One of the biggest bottlenecks in the delivery software changes can be the hand over between teams; whether this is passing a change to a test team to validate the release or handing a release over to the operations team to deploy.

The reasons these handovers become bottlenecks are:

  • The other teams might not be able to work on your change immediately due to their own priorities
  • The other team needs to get up to speed with the change, possibly in the form of some hand over
  • Problems or queries might come back to the development team who have moved on to the next piece of work, so may not be in a position to help straight away

The solution is to have a single delivery team responsible for the whole product from inception through to it being turned off and give that team the expertise to do it. This means bringing in the roles that traditionally would have been in their own team, for example, the sort of roles that might make up a delivery team could be:

  • Business analysts
  • Software developers
  • Quality assurance specialists
  • Operational engineers
  • User experience experts

When the team contains all the capabilities required to deliver a feature then the communication can happen quickly as everyone in the team is always working towards the same sprint goal.

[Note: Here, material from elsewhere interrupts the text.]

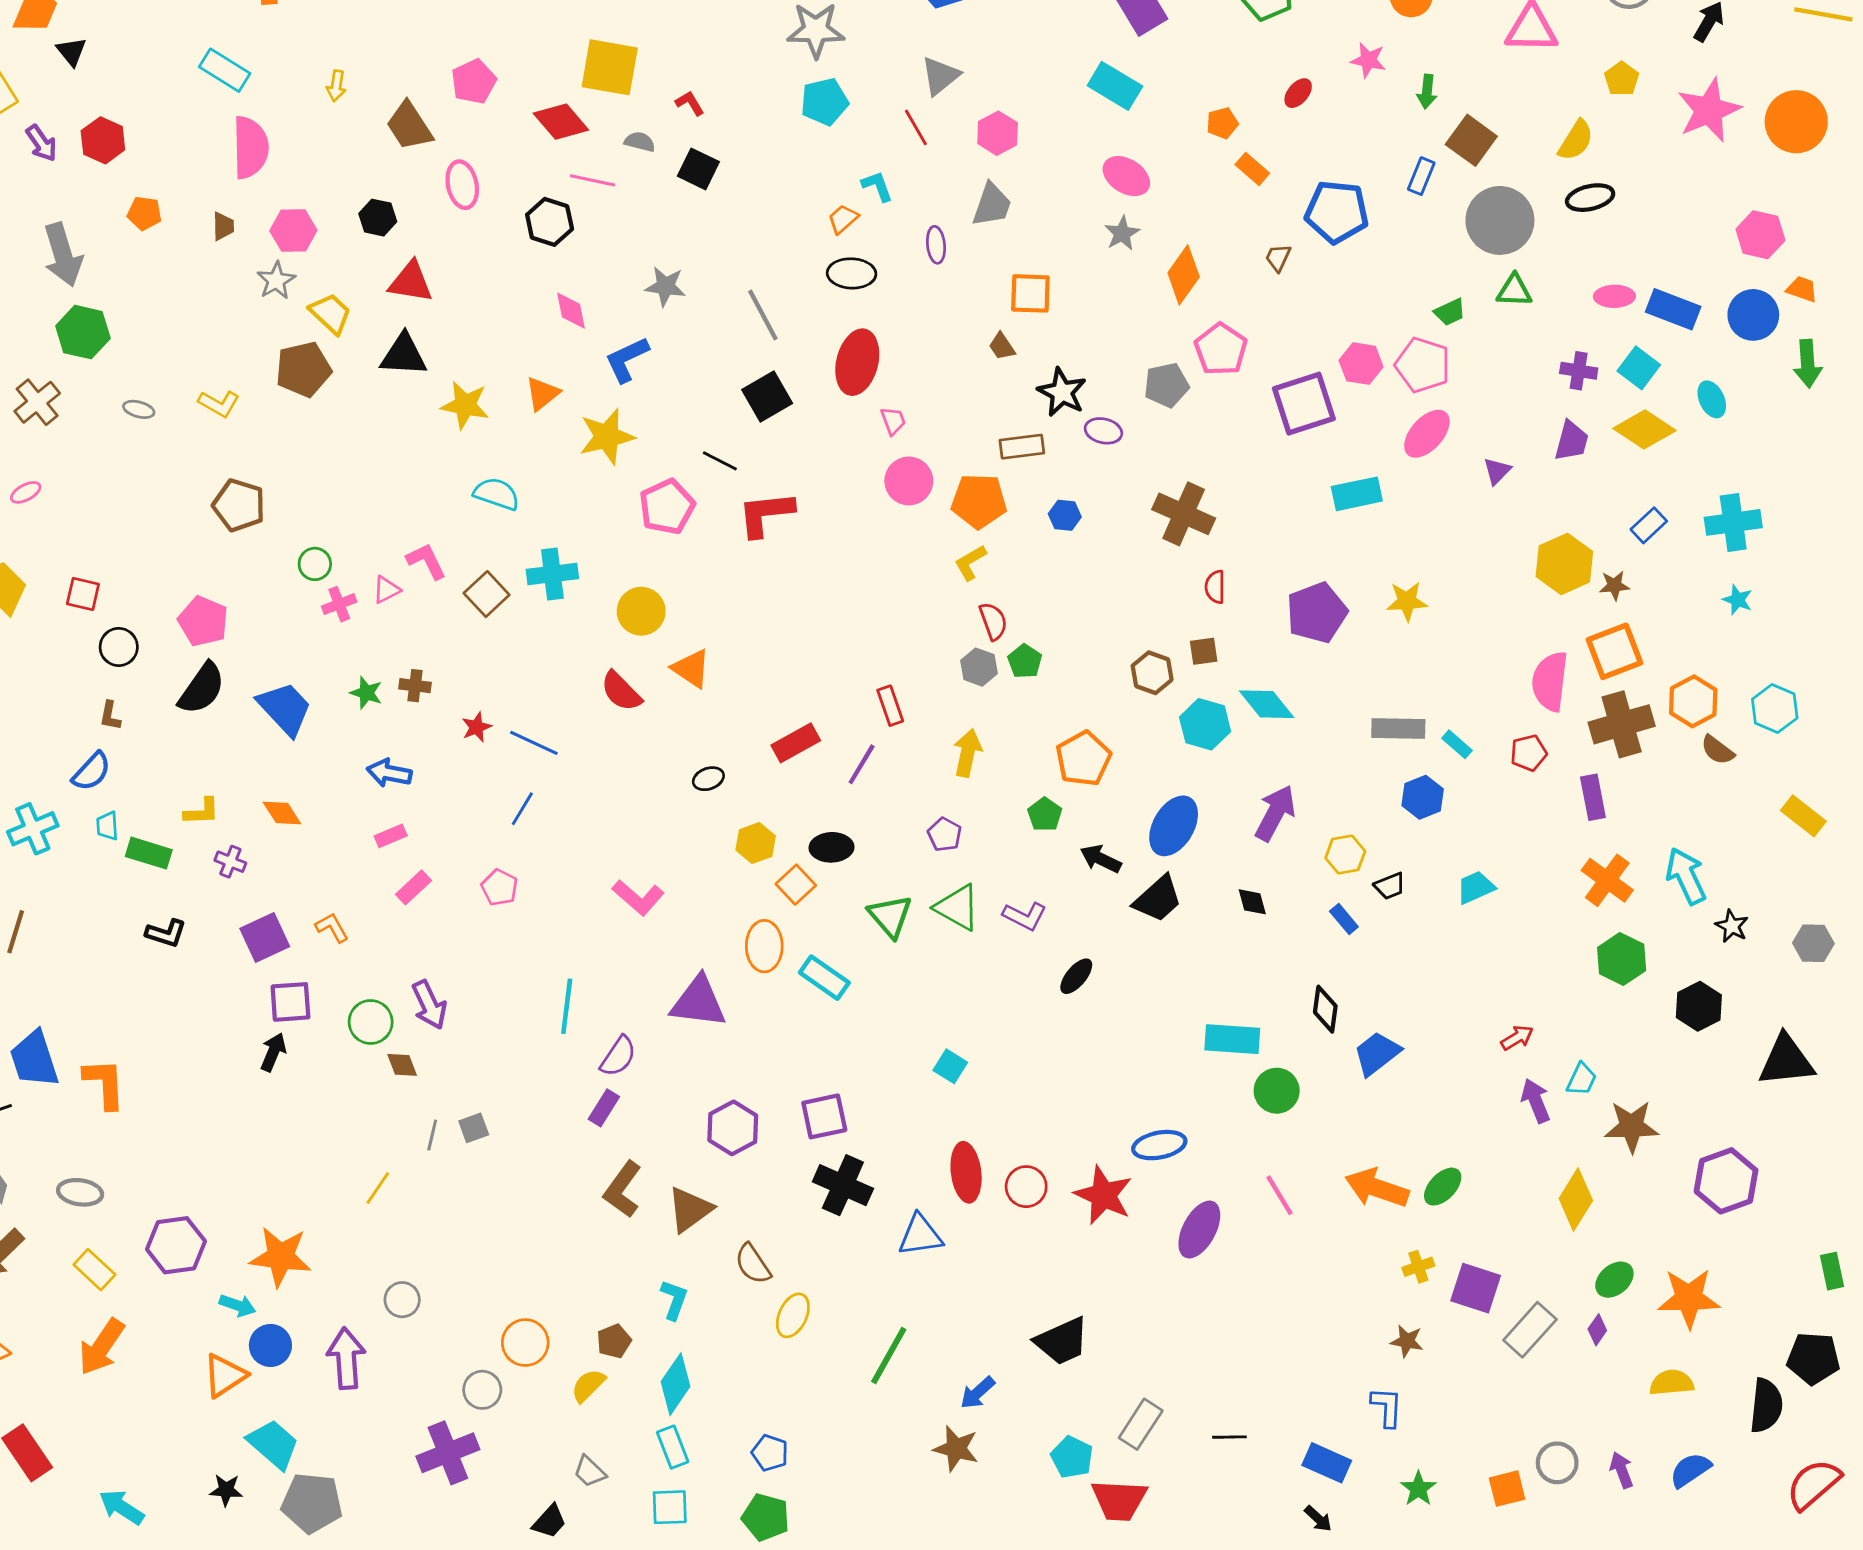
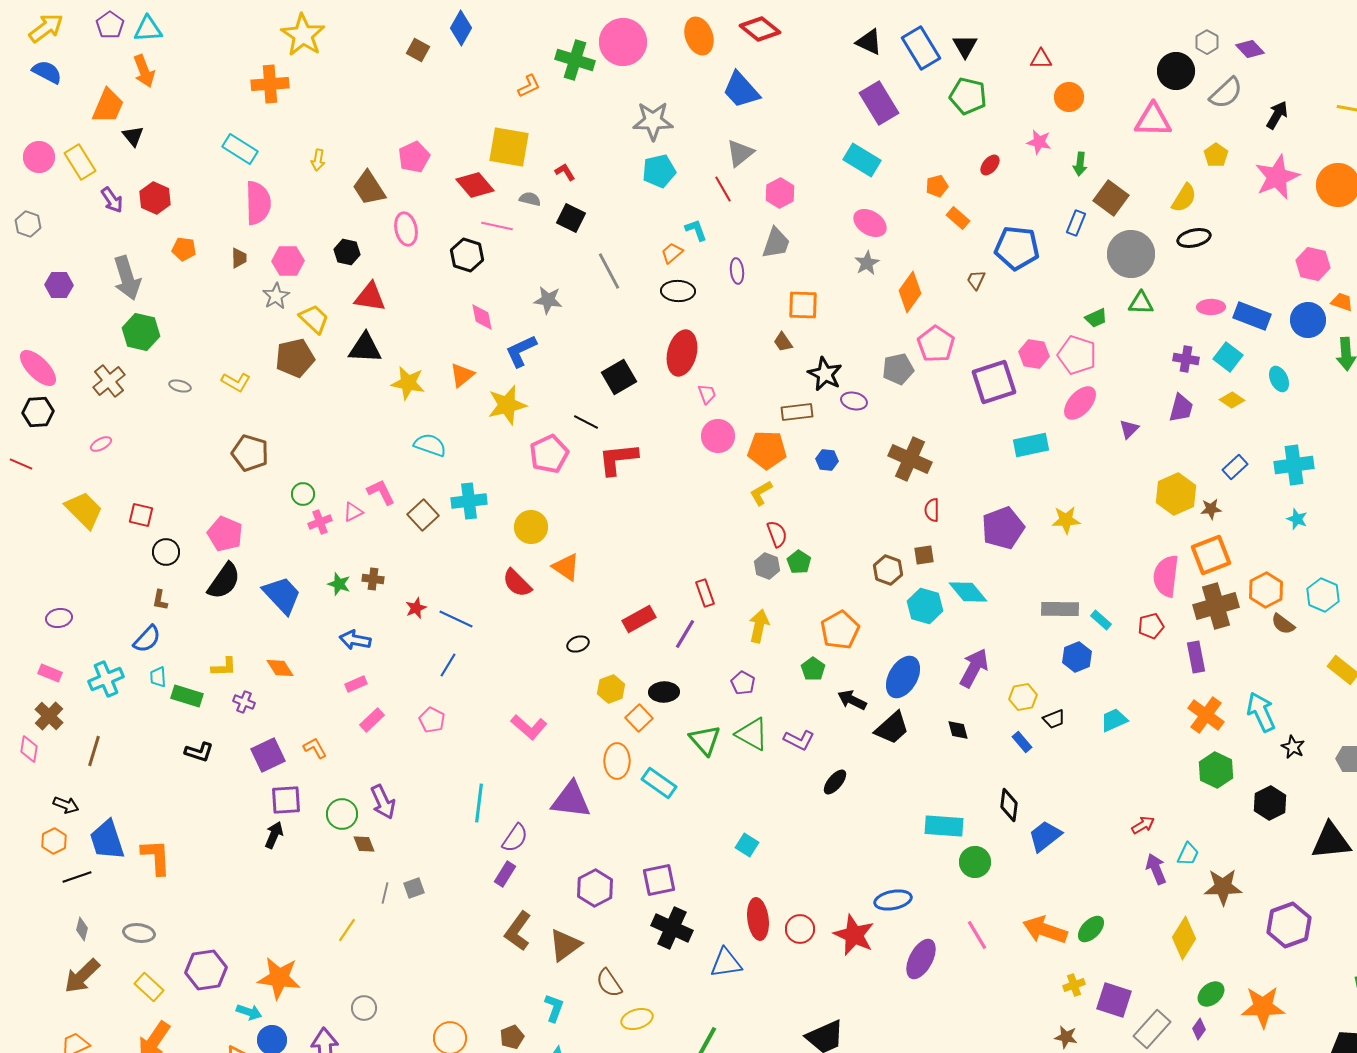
gray line: (763, 315) -> (609, 271), moved
yellow diamond: (1644, 429) -> (1232, 400), size x0.6
yellow ellipse: (793, 1315) -> (637, 1019), turned 48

It’s worth noting that the term “role” was deliberately used instead of people, individuals or team members. It is feasible and expected that members of the delivery team would fulfill multiple roles, particularly for smaller teams/products. It is also extremely useful if multiple people can fulfill each required role as this means that the team can continue to be productive despite a member of the team being absent. In fact it can reduce the bottlenecks even further, for example, if one of the software developers is happy picking up some of the user experience work then it can ease the load on the UX expert and that doesn’t prevent the expert reviewing the work to ensure consistency in design.

When everyone involved in delivery is working in the same team then they will be involved in the backlog grooming, sprint planning and daily standups so they are aware for the work that is coming up and can work together to deliver it, whether it’s a minor tweak to the UI or something that requires some new infrastructure.

Now that the delivery team own the whole product lifecycle they become aware of everything involved in the delivery and hosting of their software, this naturally leads to ongoing improvement to quality. For example, in the past it would be an operational engineer who gets called at 3am to deal with an application that’s fallen over, they would be trawling through logs trying to find the problem. However, they don’t know what the application is supposed to do, if they’re lucky they’ve had a handover from the developers, but would they have documented every failure scenario? What about all those log statements; are they relevant to the issue or does the application log that all the time? Or perhaps it’s not an issue that even warrants being woken up in the middle of the night?

If the person that is woken up at 3am has helped develop and deliver that application they’re going to know a lot more about what might cause a failure and is more likely to be able to resolve it quickly. More importantly, they can make sure that anything to improve it is worked on as soon as possible… they don’t want to be woken up again.